Over the past decade, forests in the western part of the United States have been experiencing a significant change. They are becoming increasingly dominated by tree species that are better adapted to survive in drier and hotter climate conditions. This process is known as "thermophilization."
The factors influencing this thermophilization process can vary from forest to forest. However, as a whole, the composition of our forests is struggling to keep up with the rapid changes brought about by climate change.
At a physiological level in many ecosystems, water is often limited, and higher temperatures can cause trees to lose water at a faster rate. When a tree is under extreme drought stress, its vascular system, similar to our veins and arteries, can experience tension and develop air bubbles that can damage the vascular system. Some trees have developed special vascular structures to protect themselves from these dangers, making it harder for bubbles to form and spread. Additionally, leaves of trees can wilt under drought stress. Some species combat this by closing the pores on their leaves to reduce evaporation, or by accumulating solutes in their leaf cells, making it physically more difficult for water to leave.
These findings suggest that forests may undergo significant ecological transformations in the coming decades or centuries. Areas currently covered by forests could transition into grasslands, with potentially irreversible consequences. This is particularly worrisome since the U.S. has over 32 million acres of old-growth forests on public lands, which play a crucial role in carbon storage. Protecting these forests from logging is important, but it may not be sufficient to address the larger problem. Removal of dead trees at these modeled levels is important to prevent a continued buildup of combustable forest fuels.

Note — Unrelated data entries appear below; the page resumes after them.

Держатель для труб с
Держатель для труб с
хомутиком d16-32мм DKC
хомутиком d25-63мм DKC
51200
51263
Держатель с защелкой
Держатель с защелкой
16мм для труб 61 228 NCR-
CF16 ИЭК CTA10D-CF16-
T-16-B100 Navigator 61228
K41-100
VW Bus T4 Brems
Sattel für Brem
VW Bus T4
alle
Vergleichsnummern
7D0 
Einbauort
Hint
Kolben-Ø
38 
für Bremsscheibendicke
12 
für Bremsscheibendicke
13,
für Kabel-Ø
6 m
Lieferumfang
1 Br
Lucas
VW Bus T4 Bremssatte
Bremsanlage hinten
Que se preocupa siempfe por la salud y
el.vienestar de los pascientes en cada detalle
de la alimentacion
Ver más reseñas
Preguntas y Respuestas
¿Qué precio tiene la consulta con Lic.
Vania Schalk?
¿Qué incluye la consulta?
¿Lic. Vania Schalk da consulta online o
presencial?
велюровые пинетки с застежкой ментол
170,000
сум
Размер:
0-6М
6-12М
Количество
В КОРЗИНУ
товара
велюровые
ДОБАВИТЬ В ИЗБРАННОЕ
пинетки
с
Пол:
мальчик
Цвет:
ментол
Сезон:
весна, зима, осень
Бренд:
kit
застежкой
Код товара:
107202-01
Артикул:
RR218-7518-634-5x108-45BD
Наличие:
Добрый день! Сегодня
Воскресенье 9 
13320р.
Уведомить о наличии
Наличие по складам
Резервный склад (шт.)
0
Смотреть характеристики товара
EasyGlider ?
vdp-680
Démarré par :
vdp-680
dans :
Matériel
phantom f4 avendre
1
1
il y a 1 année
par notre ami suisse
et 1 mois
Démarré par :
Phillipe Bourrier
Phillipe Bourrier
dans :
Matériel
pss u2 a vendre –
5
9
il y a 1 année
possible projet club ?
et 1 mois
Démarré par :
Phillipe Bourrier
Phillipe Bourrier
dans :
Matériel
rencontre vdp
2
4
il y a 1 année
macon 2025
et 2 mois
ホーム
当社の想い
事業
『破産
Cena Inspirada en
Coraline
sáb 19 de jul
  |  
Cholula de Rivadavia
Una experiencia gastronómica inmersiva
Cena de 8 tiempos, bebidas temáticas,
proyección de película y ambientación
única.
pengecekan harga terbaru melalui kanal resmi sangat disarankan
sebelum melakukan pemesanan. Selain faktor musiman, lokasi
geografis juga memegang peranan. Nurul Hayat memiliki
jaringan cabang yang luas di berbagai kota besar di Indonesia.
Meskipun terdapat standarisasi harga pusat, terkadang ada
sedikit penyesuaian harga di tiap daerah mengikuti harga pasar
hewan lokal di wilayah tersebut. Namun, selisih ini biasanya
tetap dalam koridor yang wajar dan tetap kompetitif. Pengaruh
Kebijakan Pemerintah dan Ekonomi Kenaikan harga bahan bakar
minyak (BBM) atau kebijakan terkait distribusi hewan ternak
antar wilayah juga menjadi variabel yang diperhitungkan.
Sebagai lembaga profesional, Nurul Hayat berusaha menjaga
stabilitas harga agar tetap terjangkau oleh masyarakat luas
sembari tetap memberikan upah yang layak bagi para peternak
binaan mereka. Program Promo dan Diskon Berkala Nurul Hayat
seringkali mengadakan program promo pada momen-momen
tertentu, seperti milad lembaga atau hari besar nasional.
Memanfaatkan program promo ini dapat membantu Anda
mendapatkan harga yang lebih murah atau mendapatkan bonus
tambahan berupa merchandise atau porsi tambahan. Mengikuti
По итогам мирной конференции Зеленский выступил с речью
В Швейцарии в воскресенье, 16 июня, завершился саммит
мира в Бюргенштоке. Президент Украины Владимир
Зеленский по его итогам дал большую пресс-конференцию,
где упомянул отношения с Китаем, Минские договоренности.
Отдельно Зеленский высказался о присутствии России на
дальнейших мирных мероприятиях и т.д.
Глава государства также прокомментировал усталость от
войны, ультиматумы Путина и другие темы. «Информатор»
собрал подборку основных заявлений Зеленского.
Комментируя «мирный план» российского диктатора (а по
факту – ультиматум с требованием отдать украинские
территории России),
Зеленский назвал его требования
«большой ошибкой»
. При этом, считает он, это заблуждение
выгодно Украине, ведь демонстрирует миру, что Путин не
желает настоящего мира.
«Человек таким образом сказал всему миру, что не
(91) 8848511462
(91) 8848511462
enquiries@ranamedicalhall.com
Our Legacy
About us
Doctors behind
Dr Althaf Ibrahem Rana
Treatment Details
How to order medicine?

To gather data on the condition and health of forests across the country, scientists from the Forest Service conduct a "tree census" every decade. They measure plots of trees and collect data from various locations in the United States. This census allows them to track changes over time and gain insights into the millions of acres of forest we have.

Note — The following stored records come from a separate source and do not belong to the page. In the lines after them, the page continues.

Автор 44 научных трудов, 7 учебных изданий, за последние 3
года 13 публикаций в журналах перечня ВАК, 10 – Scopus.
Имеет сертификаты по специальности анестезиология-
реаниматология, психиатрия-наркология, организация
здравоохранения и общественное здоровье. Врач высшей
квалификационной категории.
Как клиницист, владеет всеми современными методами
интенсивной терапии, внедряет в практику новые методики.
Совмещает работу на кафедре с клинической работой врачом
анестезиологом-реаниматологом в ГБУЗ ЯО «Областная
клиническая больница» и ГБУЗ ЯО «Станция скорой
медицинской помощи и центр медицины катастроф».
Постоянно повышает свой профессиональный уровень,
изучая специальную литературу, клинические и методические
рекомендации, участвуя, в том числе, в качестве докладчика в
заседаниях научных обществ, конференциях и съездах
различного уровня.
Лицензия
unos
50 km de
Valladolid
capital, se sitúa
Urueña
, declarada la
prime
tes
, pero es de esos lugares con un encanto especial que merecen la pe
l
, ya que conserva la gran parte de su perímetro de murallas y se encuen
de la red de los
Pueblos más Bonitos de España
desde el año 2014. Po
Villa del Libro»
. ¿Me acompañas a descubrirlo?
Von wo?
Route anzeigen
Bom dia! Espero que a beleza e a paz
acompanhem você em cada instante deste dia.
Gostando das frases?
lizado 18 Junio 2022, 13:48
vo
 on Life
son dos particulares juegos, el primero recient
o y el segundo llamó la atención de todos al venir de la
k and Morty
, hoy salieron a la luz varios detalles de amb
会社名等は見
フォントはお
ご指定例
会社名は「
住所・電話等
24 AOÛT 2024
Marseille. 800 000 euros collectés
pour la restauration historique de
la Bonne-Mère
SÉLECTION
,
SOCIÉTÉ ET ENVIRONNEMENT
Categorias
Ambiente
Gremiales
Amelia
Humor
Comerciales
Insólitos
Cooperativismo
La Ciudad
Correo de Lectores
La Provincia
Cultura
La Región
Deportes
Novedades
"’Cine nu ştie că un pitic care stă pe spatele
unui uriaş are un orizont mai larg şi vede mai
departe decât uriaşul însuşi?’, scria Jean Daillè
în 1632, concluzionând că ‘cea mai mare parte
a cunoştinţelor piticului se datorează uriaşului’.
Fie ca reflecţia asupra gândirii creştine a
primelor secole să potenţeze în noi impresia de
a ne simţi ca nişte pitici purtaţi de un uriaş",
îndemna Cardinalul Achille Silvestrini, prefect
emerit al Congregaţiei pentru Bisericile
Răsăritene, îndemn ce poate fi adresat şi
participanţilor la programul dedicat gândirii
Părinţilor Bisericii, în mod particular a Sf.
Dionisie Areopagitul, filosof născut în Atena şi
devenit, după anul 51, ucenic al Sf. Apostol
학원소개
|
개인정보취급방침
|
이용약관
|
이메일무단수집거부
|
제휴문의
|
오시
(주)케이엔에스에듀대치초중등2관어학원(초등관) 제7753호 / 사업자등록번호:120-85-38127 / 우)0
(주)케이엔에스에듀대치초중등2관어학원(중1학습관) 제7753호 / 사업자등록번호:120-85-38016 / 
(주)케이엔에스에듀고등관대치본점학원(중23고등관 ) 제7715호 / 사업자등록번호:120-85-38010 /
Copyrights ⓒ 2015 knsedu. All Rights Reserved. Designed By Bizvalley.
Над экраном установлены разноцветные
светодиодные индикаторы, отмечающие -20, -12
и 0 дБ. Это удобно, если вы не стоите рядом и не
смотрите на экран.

The study analyzed approximately 100 tree species found in the western half of the continental United States. Examples include quaking aspen, ponderosa pine, and Douglas fir. Each tree species has its own range, and the study revealed a troubling trend: species tend to struggle the most with climate change in the warmest, driest parts of their ranges. Even a slight increase in temperature can push them beyond their physiological limits. For instance, quaking aspen is one species that is particularly vulnerable to the impacts of climate change, although other factors like diseases also play a role.

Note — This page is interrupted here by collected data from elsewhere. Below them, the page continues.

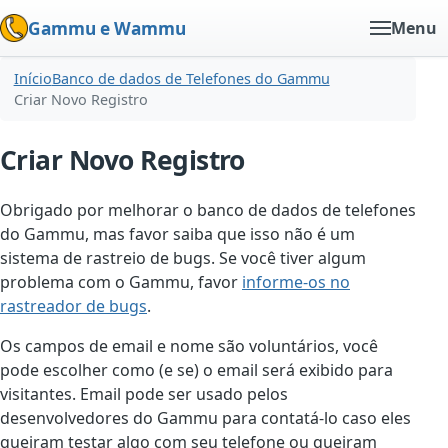
Gammu e Wammu
Menu
Início
Banco de dados de Telefones do Gammu
Criar Novo Registro
Criar Novo Registro
Obrigado por melhorar o banco de dados de telefones
do Gammu, mas favor saiba que isso não é um
sistema de rastreio de bugs. Se você tiver algum
problema com o Gammu, favor
informe-os no
rastreador de bugs
.
Os campos de email e nome são voluntários, você
pode escolher como (e se) o email será exibido para
visitantes. Email pode ser usado pelos
desenvolvedores do Gammu para contatá-lo caso eles
queiram testar algo com seu telefone ou queiram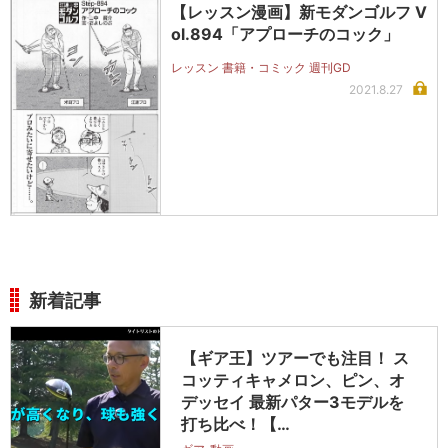
【レッスン漫画】新モダンゴルフ V
ol.894「アプローチのコック」
レッスン 書籍・コミック 週刊GD
2021.8.27
新着記事
【ギア王】ツアーでも注目！ ス
コッティキャメロン、ピン、オ
デッセイ 最新パター3モデルを
打ち比べ！【…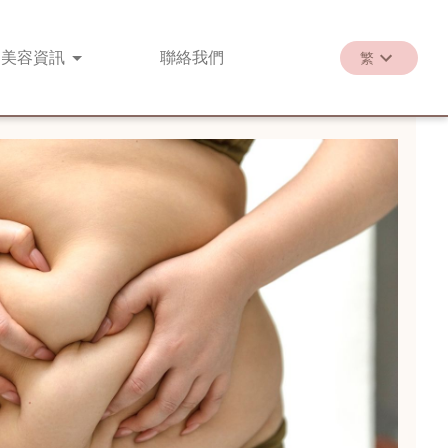
美容
資訊
聯絡
我們
繁
繁
EN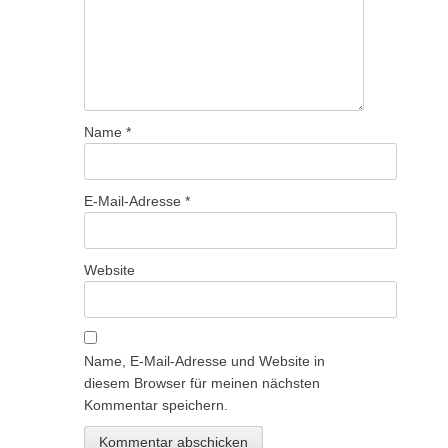
Name
*
E-Mail-Adresse
*
Website
Name, E-Mail-Adresse und Website in
diesem Browser für meinen nächsten
Kommentar speichern.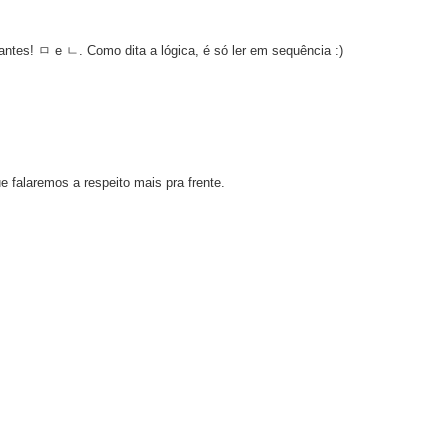
tes! ㅁ e ㄴ. Como dita a lógica, é só ler em sequência :)
falaremos a respeito mais pra frente.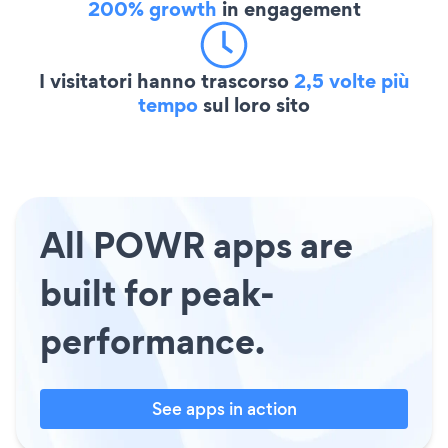
200% growth
in engagement
I visitatori hanno trascorso
2,5 volte più
tempo
sul loro sito
All POWR apps are
built for peak-
performance.
See apps in action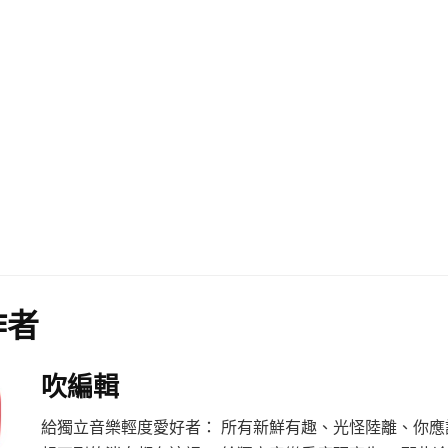
作者
吹編輯
給獨立音樂輕度愛好者： 所有新鮮有趣、光怪陸離、你應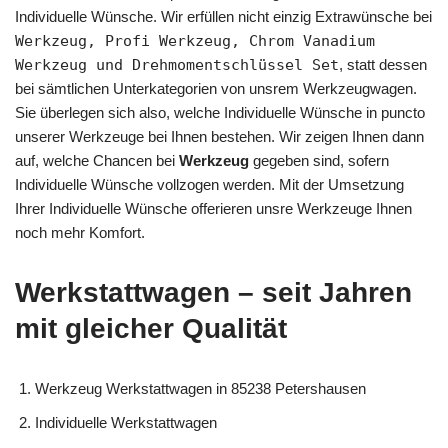
Individuelle Wünsche. Wir erfüllen nicht einzig Extrawünsche bei
Werkzeug, Profi Werkzeug, Chrom Vanadium
Werkzeug und Drehmomentschlüssel Set
, statt dessen
bei sämtlichen Unterkategorien von unsrem Werkzeugwagen.
Sie überlegen sich also, welche Individuelle Wünsche in puncto
unserer Werkzeuge bei Ihnen bestehen. Wir zeigen Ihnen dann
auf, welche Chancen bei
Werkzeug
gegeben sind, sofern
Individuelle Wünsche vollzogen werden. Mit der Umsetzung
Ihrer Individuelle Wünsche offerieren unsre Werkzeuge Ihnen
noch mehr Komfort.
Werkstattwagen – seit Jahren
mit gleicher Qualität
Werkzeug Werkstattwagen in 85238 Petershausen
Individuelle Werkstattwagen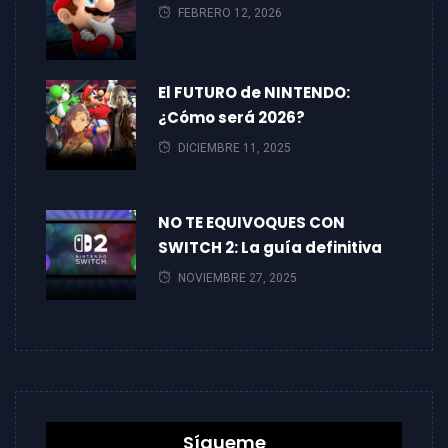
FEBRERO 12, 2026
El FUTURO de NINTENDO:
¿Cómo será 2026?
DICIEMBRE 11, 2025
NO TE EQUIVOQUES CON
SWITCH 2: La guía definitiva
NOVIEMBRE 27, 2025
Sígueme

Factors like wildfires and beetle infestations have already destroyed millions of acres of trees, partly due to rising temperatures. Even if forests remain, they will be drastically different, affecting the people and animals that rely on them. It is essential to start considering how we can adapt to these changes and mitigate their impact. Especially considering another study on the impact of forests on the water cycle and local available moisture for rainfall. The study's findings should serve as a wake-up call to take decisive action and prioritize strategies to safeguard our forests and their invaluable role in mitigating climate change.